Scientists Are Implanting Lab-Grown Brain Cells to Restore Dopamine in Parkinson's Patients

Researchers are testing a bold new approach: implanting specially engineered stem cells directly into the brain to restore dopamine production in people with Parkinson's disease. In an early-phase clinical trial at Keck Medicine of USC, doctors are surgically placing lab-grown cells into the brain's movement center, hoping to replace the neurons that Parkinson's gradually destroys. If successful, this could represent the first treatment to actually slow or halt the disease's progression, rather than just managing its symptoms.

Why Does Parkinson's Destroy Movement Control?

Parkinson's disease affects more than one million people in the United States, with approximately 90,000 new cases diagnosed each year. The condition is fundamentally a problem of dopamine loss. Dopamine is a chemical messenger in the brain that controls movement, memory, mood, and other essential functions. As Parkinson's progresses, the brain cells that produce dopamine gradually die off, leaving the brain unable to regulate movement properly. This breakdown causes the hallmark symptoms: tremors, muscle stiffness, and slowed motion.

Current medications and therapies can ease these symptoms, but no treatment has been proven to stop or slow the disease itself. That's what makes this new stem cell approach potentially transformative. "If the brain can once again produce normal levels of dopamine, Parkinson's disease may be slowed down and motor function restored," said Brian Lee, MD, PhD, a neurosurgeon with Keck Medicine and principal investigator of the study.

How Do Lab-Grown Stem Cells Replace Damaged Brain Cells?

The treatment uses a newer type of stem cell called induced pluripotent stem cells, or iPSCs. Unlike embryonic stem cells, which come from developing embryos, iPSCs are created by taking adult cells—such as those from skin or blood—and reprogramming them back into a versatile state. Once reprogrammed, these cells can develop into many different kinds of cells in the body, including dopamine-producing neurons.

"We believe that these iPSCs can reliably mature into dopamine-producing brain cells, and offer the best chance of jump-starting the brain's dopamine production," explained Xenos Mason, MD, a neurologist who specializes in Parkinson's disease and other movement disorders with Keck Medicine and co-principal investigator of the study.

What Does the Surgical Procedure Involve?

The implantation process is precise and carefully guided. A neurosurgeon creates a small opening in the skull to access the brain. Using magnetic resonance imaging (MRI) for real-time guidance, the surgeon carefully places the stem cells into the basal ganglia, the brain region responsible for coordinating movement. After the operation, participants undergo intensive monitoring for 12 to 15 months to track changes in symptoms and watch for potential side effects. Researchers plan to continue following patients for up to five years to assess long-term safety and effectiveness.

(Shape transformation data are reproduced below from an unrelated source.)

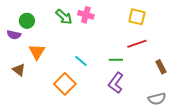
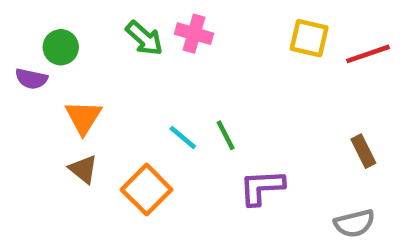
red line: (137, 44) -> (368, 54), moved
green line: (116, 60) -> (226, 135), moved, turned 64
brown triangle: (19, 70) -> (83, 169), moved
purple L-shape: (116, 83) -> (262, 187), turned 50

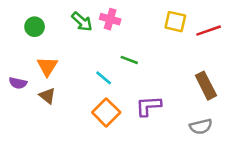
purple semicircle: (31, 79) -> (18, 83), moved
green line: (226, 135) -> (129, 60), moved, turned -42
brown rectangle: (363, 151) -> (206, 86), size x1.5
orange square: (147, 190) -> (106, 112), moved

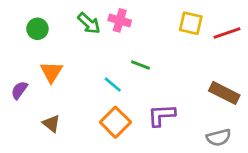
purple semicircle: (18, 83) -> (19, 90), turned 114
brown rectangle: (206, 86) -> (224, 93), turned -36
brown triangle: (47, 96) -> (51, 124), moved

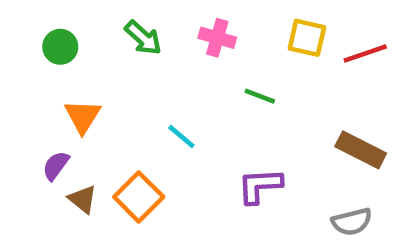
pink cross: (120, 20) -> (217, 38), moved
green line: (141, 65) -> (260, 96), moved
purple semicircle: (19, 90) -> (56, 166), moved
orange square: (115, 122) -> (139, 197), moved

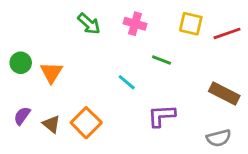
green circle: (60, 47) -> (21, 63), moved
cyan line: (181, 136) -> (127, 82), moved
purple semicircle: (56, 166) -> (22, 116), moved

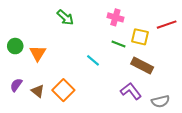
pink cross: (135, 24) -> (115, 17), moved
yellow square: (191, 24) -> (140, 37), moved
brown rectangle: (224, 93) -> (142, 65), moved
purple L-shape: (162, 116) -> (131, 91), moved, turned 55

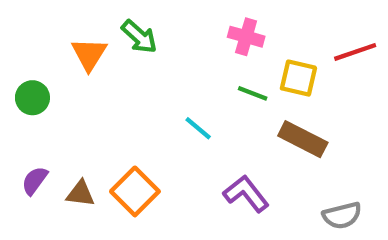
orange triangle: (38, 53) -> (89, 54), moved
brown triangle: (38, 91) -> (80, 194), turned -32
purple L-shape: (131, 91) -> (246, 194), moved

The clinical trial, called REPLACE, includes the following key details:

• Trial Size: The multisite study involves 12 people with moderate to moderate-severe Parkinson's disease across three sites in the United States.
• Therapy Name: The stem cell treatment is called RNDP-001 and is produced by Kenai Therapeutics, a biotechnology company focused on developing treatments for neurological disorders.
• Regulatory Status: The U.S. Food and Drug Administration has granted the trial fast-track designation, which is intended to speed up the development and review process.
• Monitoring Period: Participants are closely observed for 12 to 15 months initially, with continued follow-up for up to five years.

Researchers are watching carefully for potential complications, including dyskinesia (excess involuntary movements) or infection, though the goal is to demonstrate that the implanted cells can safely integrate into the brain and restore dopamine production.

This trial represents a significant shift in how doctors think about treating Parkinson's disease. Rather than simply replacing dopamine with medications, researchers are attempting to repair the brain's own dopamine-producing system at its source. "Our ultimate goal is to pioneer a technique that can repair patients' motor function and offer them a better quality of life," said Dr. Lee. If the early results are promising, this approach could eventually offer hope to millions of people living with Parkinson's worldwide.